In a lengthy piece at National Review Online, Eliana Johnson delves into the years-long "sustained assault against Obamacare mounted with the help of the donor network organized by Charles and David Koch and the array of social welfare groups it funds."

Johnson reports that the Koch-funded ads "represent five years of knowledge, accumulated through polls and focus groups, about how to use the health care issue" effectively to shift public opinion.
Since the Supreme Court’s 2010 Citizens United decision, unlimited outside spending by 501(c)(4) social-welfare groups has finally allowed Republicans to match the political muscle of labor unions, whose spending was also blown open by the decision, but which have long poured money into Democratic coffers.

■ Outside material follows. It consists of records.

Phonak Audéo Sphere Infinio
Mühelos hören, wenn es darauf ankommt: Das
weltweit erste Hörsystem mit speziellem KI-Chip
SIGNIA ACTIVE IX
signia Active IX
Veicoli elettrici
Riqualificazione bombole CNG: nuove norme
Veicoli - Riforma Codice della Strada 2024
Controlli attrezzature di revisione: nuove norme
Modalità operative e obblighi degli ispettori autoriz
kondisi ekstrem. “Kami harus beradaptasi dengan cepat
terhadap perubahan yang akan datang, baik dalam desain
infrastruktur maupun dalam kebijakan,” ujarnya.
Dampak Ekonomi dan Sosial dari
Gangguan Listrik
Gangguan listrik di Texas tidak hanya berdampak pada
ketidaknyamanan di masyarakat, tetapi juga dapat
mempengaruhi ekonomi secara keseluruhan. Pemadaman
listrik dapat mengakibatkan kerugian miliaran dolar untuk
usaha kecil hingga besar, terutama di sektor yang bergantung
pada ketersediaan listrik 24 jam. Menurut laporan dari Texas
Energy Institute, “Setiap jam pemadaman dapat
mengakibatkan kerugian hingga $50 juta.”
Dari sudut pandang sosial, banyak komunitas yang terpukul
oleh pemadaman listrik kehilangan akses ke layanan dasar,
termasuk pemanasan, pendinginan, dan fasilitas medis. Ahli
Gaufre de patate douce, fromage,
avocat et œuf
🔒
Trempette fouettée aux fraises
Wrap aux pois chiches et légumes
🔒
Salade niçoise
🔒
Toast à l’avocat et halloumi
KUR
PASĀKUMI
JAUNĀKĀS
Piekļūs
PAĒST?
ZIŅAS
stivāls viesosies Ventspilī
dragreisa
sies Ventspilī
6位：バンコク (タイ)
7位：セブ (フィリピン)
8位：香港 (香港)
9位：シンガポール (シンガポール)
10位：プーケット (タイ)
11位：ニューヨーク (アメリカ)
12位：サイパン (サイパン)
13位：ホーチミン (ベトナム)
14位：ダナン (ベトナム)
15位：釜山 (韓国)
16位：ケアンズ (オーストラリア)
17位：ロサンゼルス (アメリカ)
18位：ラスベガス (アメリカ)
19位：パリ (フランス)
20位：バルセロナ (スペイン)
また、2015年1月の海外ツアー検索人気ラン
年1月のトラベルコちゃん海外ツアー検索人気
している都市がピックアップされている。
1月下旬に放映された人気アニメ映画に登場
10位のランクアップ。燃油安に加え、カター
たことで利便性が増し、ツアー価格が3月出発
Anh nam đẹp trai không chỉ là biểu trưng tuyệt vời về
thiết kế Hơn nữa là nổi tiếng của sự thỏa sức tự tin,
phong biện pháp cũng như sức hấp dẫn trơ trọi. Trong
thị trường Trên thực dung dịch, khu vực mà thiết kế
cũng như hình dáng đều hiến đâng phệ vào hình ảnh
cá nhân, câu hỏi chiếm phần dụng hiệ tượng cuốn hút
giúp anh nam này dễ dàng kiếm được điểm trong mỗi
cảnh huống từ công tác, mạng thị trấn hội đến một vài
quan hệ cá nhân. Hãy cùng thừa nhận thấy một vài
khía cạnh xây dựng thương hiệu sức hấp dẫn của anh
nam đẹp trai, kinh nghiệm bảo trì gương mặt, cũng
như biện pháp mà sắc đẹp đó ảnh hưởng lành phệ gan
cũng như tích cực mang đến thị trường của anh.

That newfound equity is one reason why the AFP ads have sent Democrats into a tailspin and led them to make the ads, and two of the people funding them, a major campaign issue of 2014. Senate majority leader Harry Reid devoted much of a news conference and an entire speech on the Senate floor to attacking the Koch brothers, calling their efforts “un-American” and accusing them of trying to rig the political system in their favor. The Democratic Senatorial Campaign Committee has launched a digital campaign around the rallying cry “The GOP is addicted to Koch!”
The effort came about when conservative and libertarian donors surveyed the landscape and realized that the only groups standing in opposition to nationalized health care were 501(c)(3)s, which were prohibited from participating in campaign-related activity. "There weren't any groups operating in the [501](c)(4) space devoted to putting the brakes on a national health care bill."
The Koch network’s anti-Obamacare assault began in 2009 with Sean Noble, a former chief of staff to Arizona congressman John Shadegg and then an adviser to the Koch brothers, and Randy Kendrick, the wife of Arizona Diamondbacks part-owner Ken Kendrick and a prominent donor to the Kochs’ formidable fundraising network....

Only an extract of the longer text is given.